Susan Ludington-Hoe has written a practical, easy to read guide for parents who want to provide a stimulus rich environment for their babies and thus maximize their potential. The first 45 pages deal with the world of the unborn and the rest of the book concerns itself with the newborn child and infant.
The post-natal sections of the book are incredibly good. We learn about the sensory capabilities of the baby and how to stimulate them through a wide variety of games, toys and tools. The author provides the reader with step by step procedures, even drawings, that parents can trace on paper or cloth for posters, mobiles, flash cards, etc. This information is simply terrific.
The part of the book that describes prenatal development with prenatal stimulation is not on a par with the rest of the book. In the first place, though all the research is totally up to date with references to DeCasper, Van de Carr, Olds, etc. some of the actual data are wrong. For example, she states "In experimental situations thirty-four week old fetuses have been observed to swallow a sweetened amniotic fluid more often than distasteful amniotic fluid" (p. 19). I assume this statement is based on A.W. Liley's studies (The fetus as a personality, Australian and N.Z. Journal of Psychiatry, 1972, 6(2) 99-105). However, Liley states that the preference for sweetened amniotic fluid is observable at 18 weeks. That's quite a difference! According Susan LudingtonHoe, "Taste buds are formed by the twentieth week" (p. 19). Bradley and Stern (The development of the human taste bud during the fetal period, J. of Anatomy, 1967,101,743-752) have shown conclusively that taste buds are functioning between 13.5 and 15 weeks of gestation. A finding that coincides with the reflex studies of Hooker and Humphrey (Hooker, D. The prenatal origin of behavior, Univ. of Kansas Press, 1959, Humphrey, T., Some correlation between the appearance of human fetal reflexes and the development of the nervous system. Progress in Brain Research, 64(4) 93-133).

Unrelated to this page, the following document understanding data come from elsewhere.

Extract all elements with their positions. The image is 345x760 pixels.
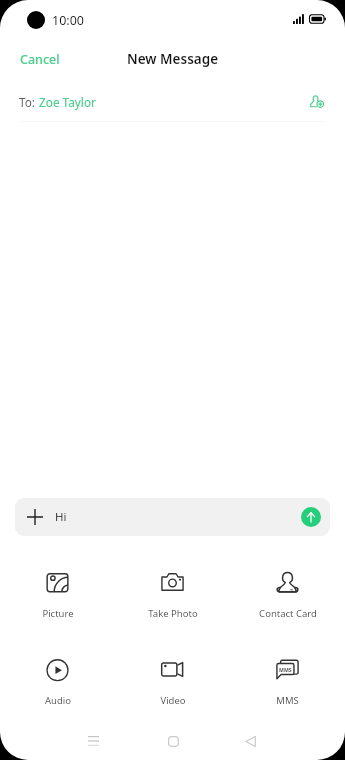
staticText: To: <box>19 94 36 110</box>
staticText: Picture <box>42 607 74 620</box>
staticText: Hi <box>55 509 67 525</box>
button[interactable]: Take Photo <box>115 566 230 625</box>
button[interactable]: Cancel <box>0 42 80 77</box>
button[interactable]: Contact Card <box>230 566 345 625</box>
button[interactable]: Audio <box>0 653 115 712</box>
button[interactable]: Video <box>115 653 230 712</box>
button[interactable]: Hi <box>15 498 330 536</box>
staticText: New Message <box>127 50 219 68</box>
staticText: MMS <box>276 694 299 707</box>
staticText: 10:00 <box>52 12 84 29</box>
staticText: Contact Card <box>259 607 317 620</box>
button[interactable]: Recents <box>75 723 111 759</box>
button[interactable]: MMS <box>230 653 345 712</box>
staticText: MMS <box>279 666 292 673</box>
staticText: Video <box>160 694 186 707</box>
button[interactable]: Picture <box>0 566 115 625</box>
button[interactable]: Send <box>301 507 321 527</box>
staticText: Take Photo <box>148 607 198 620</box>
button[interactable]: Home <box>155 723 191 759</box>
button[interactable]: Add contact <box>307 92 327 112</box>
button[interactable]: Back <box>232 723 268 759</box>
staticText: Audio <box>45 694 71 707</box>
staticText: Cancel <box>20 51 60 68</box>
staticText: Zoe Taylor <box>39 94 96 110</box>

All the developmental markings are similarly off, always erring on the side of later rather than earlier currently accepted dates.
There is one statement in the book that really puzzles me, namely "Large head size . . . is a direct reflection of the number of brain cells and the density of the dendrites." (p. 37). The implication here is that if you stimulate your baby prenatally, it will grow a big brain and a big head. If that was true, your average football player would be a lot smarter than your average chess player. What's more, the average female brain is smaller and weighs considerably less than the average male brain. Do I need to say more?
I totally subscribe to all the advice and suggestions the author makes with one important exception. I don't like the idea of recording a "Prenatal Tape" (p. 26) and then playing it three times a night. All the concerns that I raise in the Editorial of this issue apply here. Furthermore, I detest canned laughter on television and I don't think much of it here either. What I object to most is the mechanization of pre-natal, parentchild communication and the consequent loss of feeling and spontaneity. I would rather that the parents spoke less and perhaps not so perfectly but with genuine emotion. It's the difference between a parent reading a story to a child and telling a story from memory. It's just not the same.
In spite of the above mentioned shortcomings, I want to emphasize that How To Have a Smarter Baby is by far the best book on the market for would-be parents and I would have no hesitation in recommending it as such.